How Technology Has Failed to Improve Your Airline Experience - Vannatter
https://www.nytimes.com/2017/04/12/technology/how-technology-has-failed-to-improve-your-airline-experience.html
======
anovikov
Well this happened in all other industries that the tech has 'upended'. Stuff
that happens to both guests and hosts in airbnb just can't happen in a hotel.
Uber is definitely a poorer service than taxis - with some nasty stuff
happening from time to time as well. This is unavoidable because all of these
were done to optimize just one variable - price.

I frequently converse with people on the airline experience, and rarely get
any understanding. People love crappy low-cost carriers with non-reclining
seats, nonexistent legroom, no meals, etc, because that is how they can afford
flying. Most people who fly now would travel by train or stay home if we
didn't have deregulation and those crappy low-costs.

The laws of scale also dictate that good airlines are destined to fail, their
cost disadvantage means they loose too many customers, and eventually their
cost go up because of lower scale, and customer experience goes down because
of less frequent flights and thus less convenient connections... they just
have to become as crappy as low-costs, or die.
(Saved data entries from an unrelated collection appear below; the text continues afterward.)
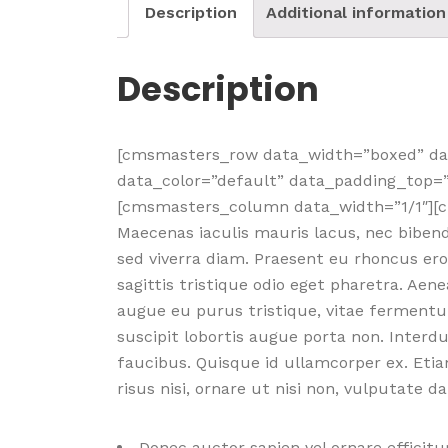
Description
Additional information
Description
[cmsmasters_row data_width=”boxed” dat
data_color=”default” data_padding_top=
[cmsmasters_column data_width=”1/1″][
Maecenas iaculis mauris lacus, nec biben
sed viverra diam. Praesent eu rhoncus ero
sagittis tristique odio eget pharetra. Ae
augue eu purus tristique, vitae fermentu
suscipit lobortis augue porta non. Inter
faucibus. Quisque id ullamcorper ex. Etia
risus nisi, ornare ut nisi non, vulputate 
Donec auctor sapien vel ornare efficitur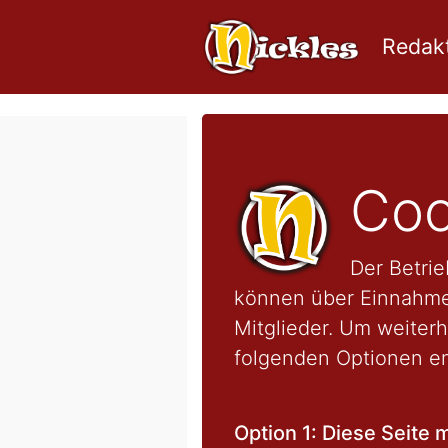
Redakt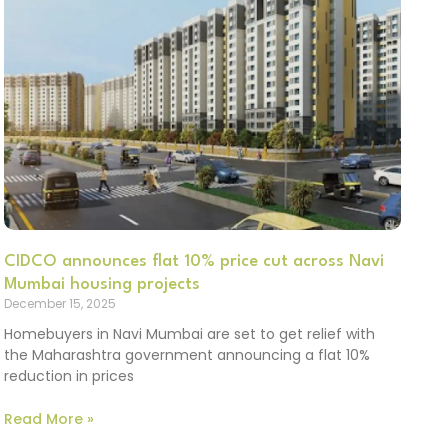
CIDCO announces flat 10% price cut across Navi
Mumbai housing projects
December 15, 2025
Homebuyers in Navi Mumbai are set to get relief with
the Maharashtra government announcing a flat 10%
reduction in prices
Read More »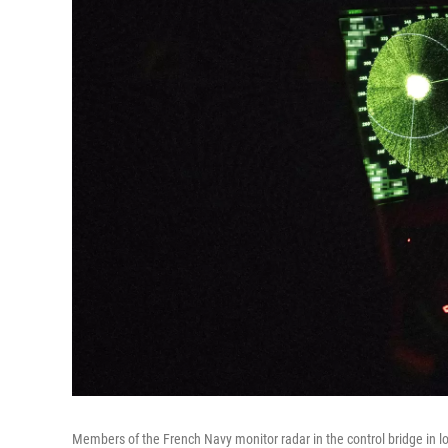
Members of the French Navy monitor radar in the control bridge in lo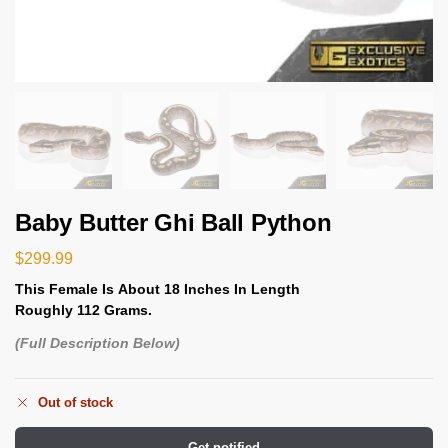
Baby Butter Ghi Ball Python
$
299.99
This Female Is
About 18 Inches In Length
Roughly 112 Grams.
(Full Description Below)
Out of stock
Get notified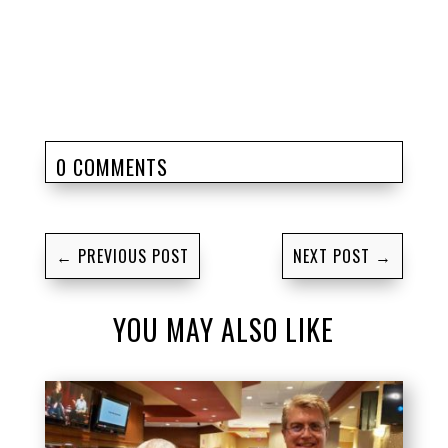
0 COMMENTS
←
PREVIOUS POST
NEXT POST
→
YOU MAY ALSO LIKE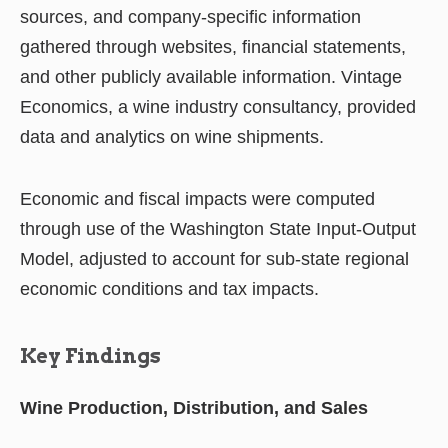
sources, and company-specific information
gathered through websites, financial statements,
and other publicly available information. Vintage
Economics, a wine industry consultancy, provided
data and analytics on wine shipments.
Economic and fiscal impacts were computed
through use of the Washington State Input-Output
Model, adjusted to account for sub-state regional
economic conditions and tax impacts.
Key Findings
Wine Production, Distribution, and Sales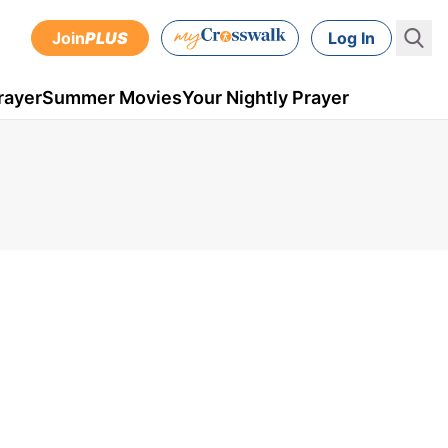
Join
PLUS
Log In
rayer
Summer Movies
Your Nightly Prayer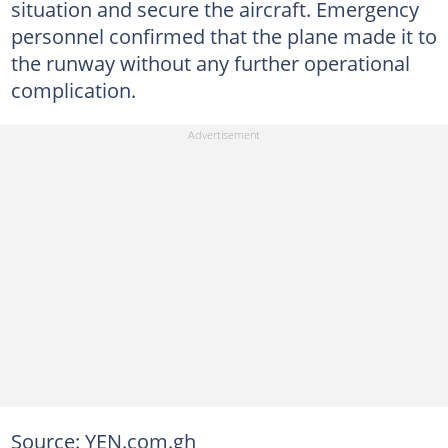
situation and secure the aircraft. Emergency
personnel confirmed that the plane made it to
the runway without any further operational
complication.
Source: YEN.com.gh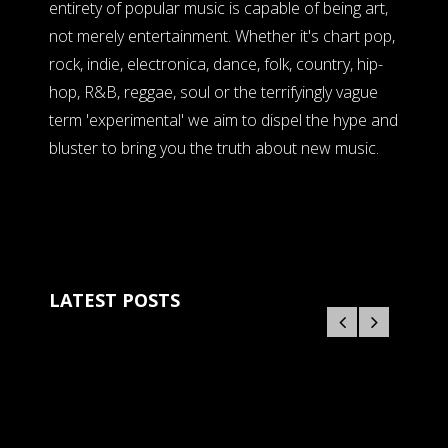
entirety of popular music is capable of being art,
not merely entertainment. Whether it's chart pop,
rock, indie, electronica, dance, folk, country, hip-
hop, R&B, reggae, soul or the terrifyingly vague
term 'experimental' we aim to dispel the hype and
bluster to bring you the truth about new music.
LATEST POSTS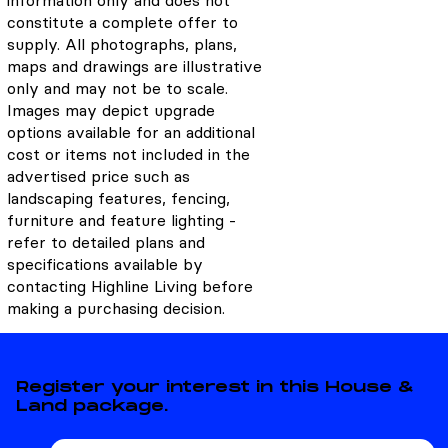
information only and does not
constitute a complete offer to
supply. All photographs, plans,
maps and drawings are illustrative
only and may not be to scale.
Images may depict upgrade
options available for an additional
cost or items not included in the
advertised price such as
landscaping features, fencing,
furniture and feature lighting -
refer to detailed plans and
specifications available by
contacting Highline Living before
making a purchasing decision.
Register your interest in this House &
Land package.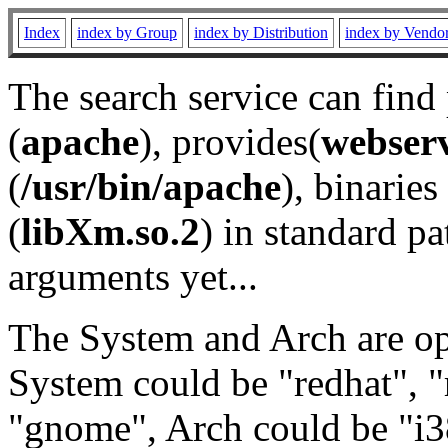
Index
index by Group
index by Distribution
index by Vendo
The search service can find
(
apache
), provides(
webser
(
/usr/bin/apache
), binaries 
(
libXm.so.2
) in standard pa
arguments yet...
The System and Arch are opt
System could be "redhat", "
"gnome", Arch could be "i38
A generation from now, we will have a choice between EasyJet and a Learjet.
With possible exception of a few very popular routes like transatlantic
London-New York and a few others.

A nice exception is Russia where there is no deregulation, Aeroflow owns the
sky and decides who can fly, and Putin pays for most of your (domestic) fare.
I never fly domestic flights in Russia, and international costs are not
subsidized, and not cheap at all, but quality is superb!